___ Supplied information ___

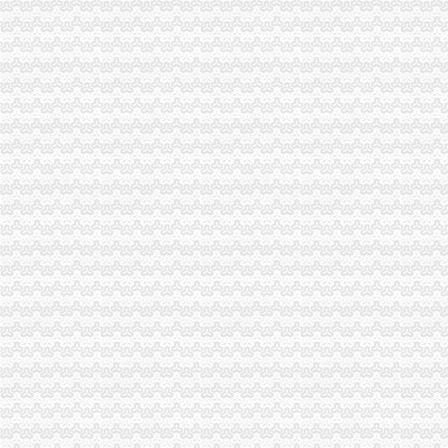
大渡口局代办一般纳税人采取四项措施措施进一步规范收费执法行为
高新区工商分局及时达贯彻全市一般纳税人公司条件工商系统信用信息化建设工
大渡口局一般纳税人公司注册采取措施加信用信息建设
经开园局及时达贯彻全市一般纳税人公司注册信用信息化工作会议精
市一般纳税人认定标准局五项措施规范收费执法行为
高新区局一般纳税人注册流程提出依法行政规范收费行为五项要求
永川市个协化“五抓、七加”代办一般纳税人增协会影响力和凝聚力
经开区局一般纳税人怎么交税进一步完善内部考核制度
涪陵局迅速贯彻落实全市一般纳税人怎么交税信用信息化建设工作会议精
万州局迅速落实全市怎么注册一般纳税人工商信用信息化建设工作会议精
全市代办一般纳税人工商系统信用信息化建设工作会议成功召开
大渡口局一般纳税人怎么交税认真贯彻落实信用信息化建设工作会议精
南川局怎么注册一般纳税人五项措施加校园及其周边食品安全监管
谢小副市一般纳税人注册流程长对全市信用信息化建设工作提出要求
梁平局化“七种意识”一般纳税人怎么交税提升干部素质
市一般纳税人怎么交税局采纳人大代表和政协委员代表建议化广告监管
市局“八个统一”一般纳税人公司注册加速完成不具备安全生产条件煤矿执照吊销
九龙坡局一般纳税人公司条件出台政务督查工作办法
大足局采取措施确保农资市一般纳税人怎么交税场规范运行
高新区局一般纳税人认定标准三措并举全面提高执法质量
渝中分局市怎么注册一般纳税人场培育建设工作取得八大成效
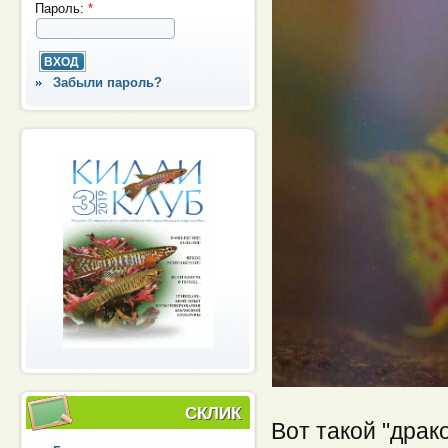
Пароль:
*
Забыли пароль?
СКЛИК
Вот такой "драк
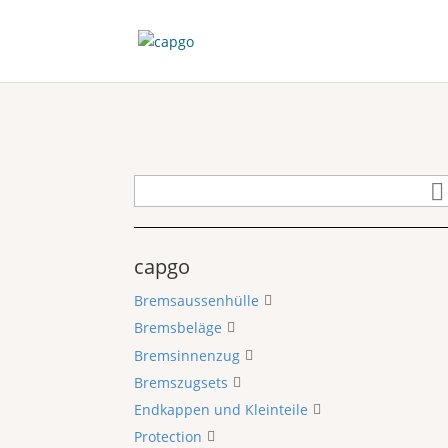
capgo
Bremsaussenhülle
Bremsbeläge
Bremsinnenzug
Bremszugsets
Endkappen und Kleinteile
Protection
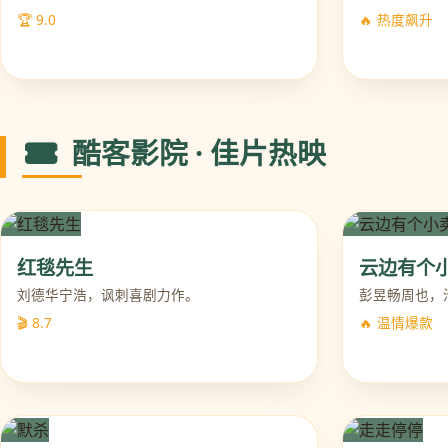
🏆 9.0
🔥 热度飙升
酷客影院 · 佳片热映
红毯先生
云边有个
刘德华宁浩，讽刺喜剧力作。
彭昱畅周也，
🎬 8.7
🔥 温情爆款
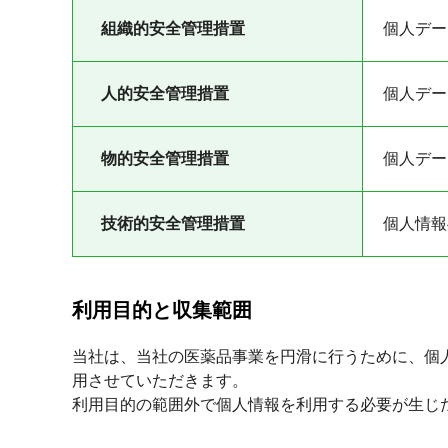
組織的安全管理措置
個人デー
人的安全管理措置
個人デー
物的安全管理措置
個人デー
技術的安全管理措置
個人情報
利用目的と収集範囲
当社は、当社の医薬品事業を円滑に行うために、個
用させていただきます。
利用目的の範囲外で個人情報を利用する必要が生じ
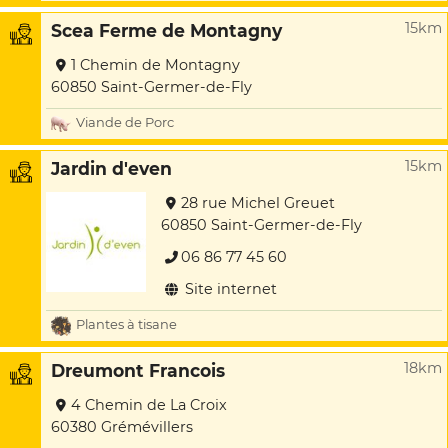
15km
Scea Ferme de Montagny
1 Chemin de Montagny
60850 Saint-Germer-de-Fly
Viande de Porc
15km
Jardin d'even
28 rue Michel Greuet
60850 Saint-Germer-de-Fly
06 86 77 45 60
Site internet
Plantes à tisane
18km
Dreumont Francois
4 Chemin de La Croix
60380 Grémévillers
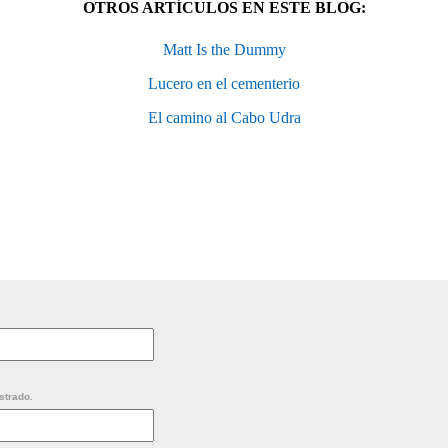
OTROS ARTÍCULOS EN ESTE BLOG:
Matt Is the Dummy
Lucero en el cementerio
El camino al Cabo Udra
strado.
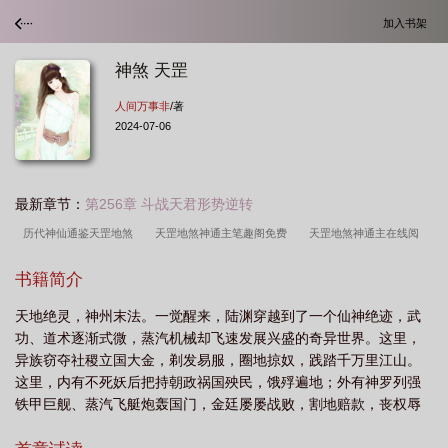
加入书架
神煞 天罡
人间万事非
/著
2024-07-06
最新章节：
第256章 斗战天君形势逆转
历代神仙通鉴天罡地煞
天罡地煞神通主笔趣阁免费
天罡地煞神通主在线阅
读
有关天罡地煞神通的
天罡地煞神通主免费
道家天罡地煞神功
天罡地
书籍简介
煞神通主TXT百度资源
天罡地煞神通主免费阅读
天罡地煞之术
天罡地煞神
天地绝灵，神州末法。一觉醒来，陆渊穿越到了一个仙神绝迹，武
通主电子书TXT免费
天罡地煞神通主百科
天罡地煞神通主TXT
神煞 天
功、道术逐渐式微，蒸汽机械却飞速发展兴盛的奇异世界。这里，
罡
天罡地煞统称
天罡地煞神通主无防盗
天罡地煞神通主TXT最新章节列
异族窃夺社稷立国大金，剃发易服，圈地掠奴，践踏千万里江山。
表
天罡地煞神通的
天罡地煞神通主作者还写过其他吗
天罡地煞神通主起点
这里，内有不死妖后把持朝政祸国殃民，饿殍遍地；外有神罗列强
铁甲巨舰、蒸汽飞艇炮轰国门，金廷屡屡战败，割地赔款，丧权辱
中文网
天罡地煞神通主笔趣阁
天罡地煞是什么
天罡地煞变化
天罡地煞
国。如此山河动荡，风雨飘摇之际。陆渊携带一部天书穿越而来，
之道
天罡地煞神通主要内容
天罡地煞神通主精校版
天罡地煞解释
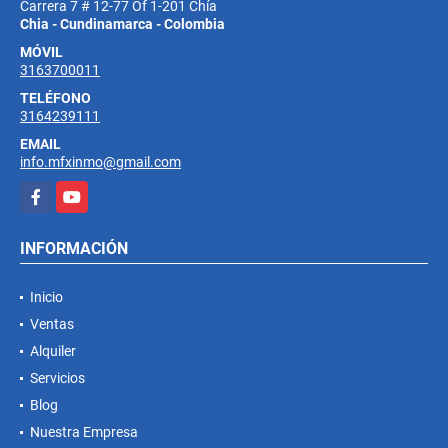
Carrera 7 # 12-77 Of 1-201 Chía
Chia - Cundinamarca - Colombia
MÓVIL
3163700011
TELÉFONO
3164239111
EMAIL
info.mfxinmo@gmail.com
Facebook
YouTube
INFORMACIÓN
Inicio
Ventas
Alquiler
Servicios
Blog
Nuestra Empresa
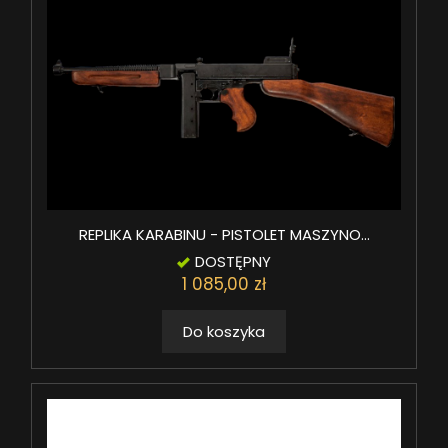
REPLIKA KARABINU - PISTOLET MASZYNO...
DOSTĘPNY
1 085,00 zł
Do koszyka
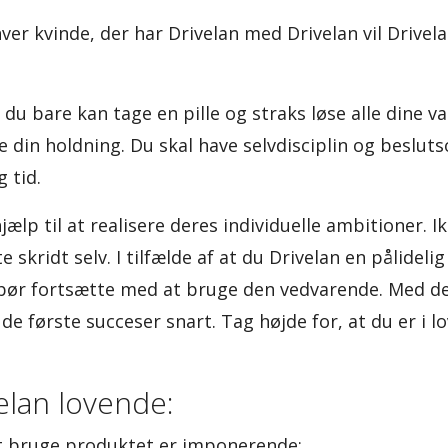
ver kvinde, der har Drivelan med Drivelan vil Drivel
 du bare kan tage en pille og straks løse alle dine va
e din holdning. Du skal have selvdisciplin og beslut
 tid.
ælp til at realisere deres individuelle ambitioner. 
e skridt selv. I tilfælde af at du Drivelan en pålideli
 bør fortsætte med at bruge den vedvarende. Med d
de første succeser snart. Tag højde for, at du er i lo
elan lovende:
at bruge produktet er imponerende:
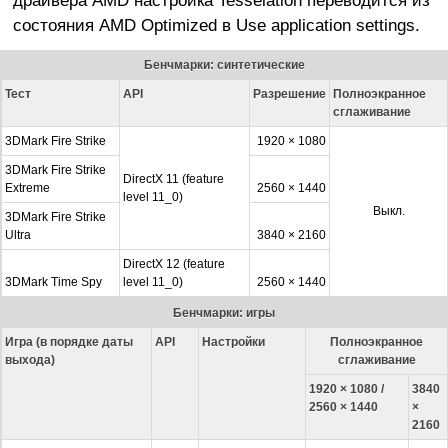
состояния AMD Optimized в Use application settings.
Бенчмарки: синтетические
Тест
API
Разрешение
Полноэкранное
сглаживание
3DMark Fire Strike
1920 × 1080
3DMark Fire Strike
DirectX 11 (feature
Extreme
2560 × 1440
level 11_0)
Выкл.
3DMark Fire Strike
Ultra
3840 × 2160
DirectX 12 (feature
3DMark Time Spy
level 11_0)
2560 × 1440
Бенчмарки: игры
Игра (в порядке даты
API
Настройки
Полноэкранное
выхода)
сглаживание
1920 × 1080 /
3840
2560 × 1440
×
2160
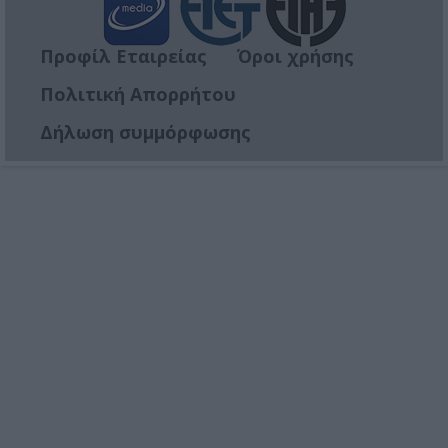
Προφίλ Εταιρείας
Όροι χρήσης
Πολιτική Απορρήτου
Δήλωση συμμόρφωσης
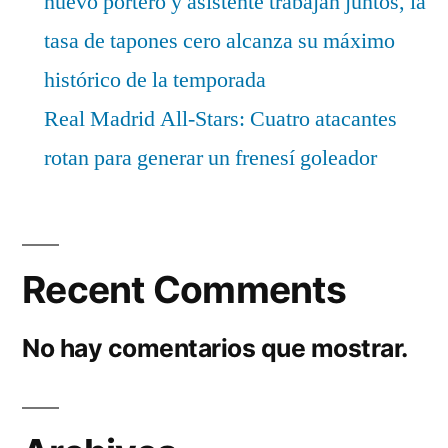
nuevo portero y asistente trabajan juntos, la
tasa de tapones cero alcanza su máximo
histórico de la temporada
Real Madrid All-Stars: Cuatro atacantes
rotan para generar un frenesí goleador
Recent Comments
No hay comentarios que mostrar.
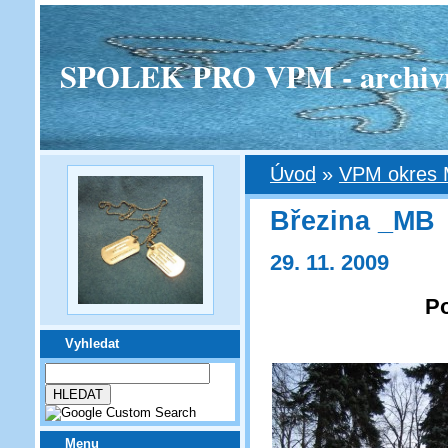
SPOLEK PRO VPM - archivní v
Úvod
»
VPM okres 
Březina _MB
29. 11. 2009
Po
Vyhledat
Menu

___

**What to do**
Show every line of the records above that contains the word "bruge".

**Output of the exercise**
 bør fortsætte med at bruge den vedvarende. Med d
at bruge produktet er imponerende:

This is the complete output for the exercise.